As Reported In The July 7th, 2016 RADAR Report
Are current oil prices supported by a market balance or the onslaught of production outages from Canada, Nigeria and the North Sea? Recently, production outages due to events around the world have helped ease supply glut worries, propping up crude prices along the way. However, inventories of refined products are building, and global demand growth continues to be sluggish, which may cause WTI and Brent crude prices to dip before they can resume their climb to $60/bbl that markets are hoping for.
EIA reported oil inventories dropped by 2.2 million bbl for the week ended July 1, which was less than the 2.3 million bbl analysts expected to see. However, API reported a 6.7 million bbl for the same period, confounding market uncertainty to the market.

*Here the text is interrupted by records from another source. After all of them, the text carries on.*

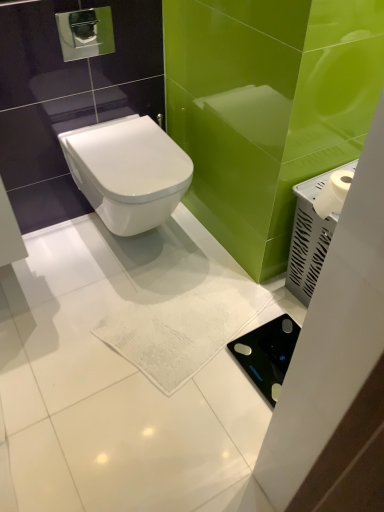 This screenshot has width=384, height=512. I want to click on white glossy toilet at center, so click(x=128, y=172).

Measure the distance between point (140, 199) and camera.

The distance of point (140, 199) from camera is 1.40 meters.

What is the approximate height of white glossy toilet at center?

The height of white glossy toilet at center is 12.83 inches.

This screenshot has height=512, width=384. What do you see at coordinates (128, 172) in the screenshot?
I see `white glossy toilet at center` at bounding box center [128, 172].

This screenshot has width=384, height=512. Identify the location of white plastic tissue holder at right. (308, 239).

Describe the element at coordinates (308, 239) in the screenshot. The height and width of the screenshot is (512, 384). I see `white plastic tissue holder at right` at that location.

The width and height of the screenshot is (384, 512). In order to click on white glossy toilet at center in this screenshot , I will do `click(128, 172)`.

Which object is positioned more to the right, white glossy toilet at center or white plastic tissue holder at right?

Positioned to the right is white plastic tissue holder at right.

Does white glossy toilet at center lie behind white plastic tissue holder at right?

Yes.

Considering the points (128, 145) and (338, 168), which point is behind, point (128, 145) or point (338, 168)?

The point (128, 145) is behind.

From the image's perspective, which object appears higher, white glossy toilet at center or white plastic tissue holder at right?

white glossy toilet at center is shown above in the image.

From a real-world perspective, is white glossy toilet at center physically below white plastic tissue holder at right?

Actually, white glossy toilet at center is physically above white plastic tissue holder at right in the real world.

Looking at their sizes, would you say white glossy toilet at center is wider or thinner than white plastic tissue holder at right?

Considering their sizes, white glossy toilet at center looks broader than white plastic tissue holder at right.

Considering the sizes of objects white glossy toilet at center and white plastic tissue holder at right in the image provided, who is shorter, white glossy toilet at center or white plastic tissue holder at right?

Standing shorter between the two is white glossy toilet at center.

Is white glossy toilet at center smaller than white plastic tissue holder at right?

No, white glossy toilet at center is not smaller than white plastic tissue holder at right.

Is white glossy toilet at center located outside white plastic tissue holder at right?

Indeed, white glossy toilet at center is completely outside white plastic tissue holder at right.

Is white glossy toilet at center with white plastic tissue holder at right?

No, white glossy toilet at center is not with white plastic tissue holder at right.

Could you tell me if white glossy toilet at center is facing white plastic tissue holder at right?

No, white glossy toilet at center does not turn towards white plastic tissue holder at right.

What's the angular difference between white glossy toilet at center and white plastic tissue holder at right's facing directions?

The angle between the facing direction of white glossy toilet at center and the facing direction of white plastic tissue holder at right is 0.000197 degrees.

How far apart are white glossy toilet at center and white plastic tissue holder at right?

They are 59.55 centimeters apart.

Find the location of a particular element. The width and height of the screenshot is (384, 512). appliance that is on the right side of white glossy toilet at center is located at coordinates (308, 239).

Considering the positions of objects white plastic tissue holder at right and white glossy toilet at center in the image provided, who is more to the left, white plastic tissue holder at right or white glossy toilet at center?

From the viewer's perspective, white glossy toilet at center appears more on the left side.

Does white plastic tissue holder at right lie behind white glossy toilet at center?

No, it is in front of white glossy toilet at center.

Does point (329, 240) appear closer or farther from the camera than point (115, 189)?

Point (329, 240).

From the image's perspective, is white plastic tissue holder at right located above or below white glossy toilet at center?

white plastic tissue holder at right is below white glossy toilet at center.

From a real-world perspective, which object stands above the other?

white glossy toilet at center, from a real-world perspective.

Is white plastic tissue holder at right wider than white glossy toilet at center?

Incorrect, the width of white plastic tissue holder at right does not surpass that of white glossy toilet at center.

From their relative heights in the image, would you say white plastic tissue holder at right is taller or shorter than white glossy toilet at center?

Considering their sizes, white plastic tissue holder at right has more height than white glossy toilet at center.

Based on their sizes in the image, would you say white plastic tissue holder at right is bigger or smaller than white glossy toilet at center?

Considering their sizes, white plastic tissue holder at right takes up less space than white glossy toilet at center.

Is white plastic tissue holder at right surrounding white glossy toilet at center?

No, white glossy toilet at center is not surrounded by white plastic tissue holder at right.

Is white plastic tissue holder at right far away from white glossy toilet at center?

No, white plastic tissue holder at right is in close proximity to white glossy toilet at center.

Is white glossy toilet at center at the back of white plastic tissue holder at right?

No, white plastic tissue holder at right's orientation is not away from white glossy toilet at center.

Can you tell me how much white plastic tissue holder at right and white glossy toilet at center differ in facing direction?

0.000197 degrees.

Find the location of a particular element. Image resolution: width=384 pixels, height=512 pixels. toilet above the white plastic tissue holder at right (from the image's perspective) is located at coordinates (128, 172).

Where is `toilet above the white plastic tissue holder at right (from the image's perspective)`? The width and height of the screenshot is (384, 512). toilet above the white plastic tissue holder at right (from the image's perspective) is located at coordinates (128, 172).

I want to click on appliance located in front of the white glossy toilet at center, so click(x=308, y=239).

Refined products, notably gasoline, appear to be forming a glut, which could cause oil demand to decrease and negatively affect crude prices. Even though we have been in the busiest driving season of the year, US gasoline inventories increased to 239 million bbl. US stockpiles are now 22 million bbl higher than they were at this time last year. Currently, while demand for gasoline in the US is at record levels, refiners have managed to crank out more product than there is demand for.
Rig count jumps
That said, operators are feeling a bit more sanguine about drilling prospects, deploying a few more rigs to the field. Our latest rig count stopped just short of a welcome milestone of 400—at 399 an 18-unit gain vs. the prior week and 16 more than the previous issue of this edition of the RADAR Report.
The unconventional drilling market share of the rig count reached its highest point since May, with a 23-unit gain offsetting a decline in conventional drilling.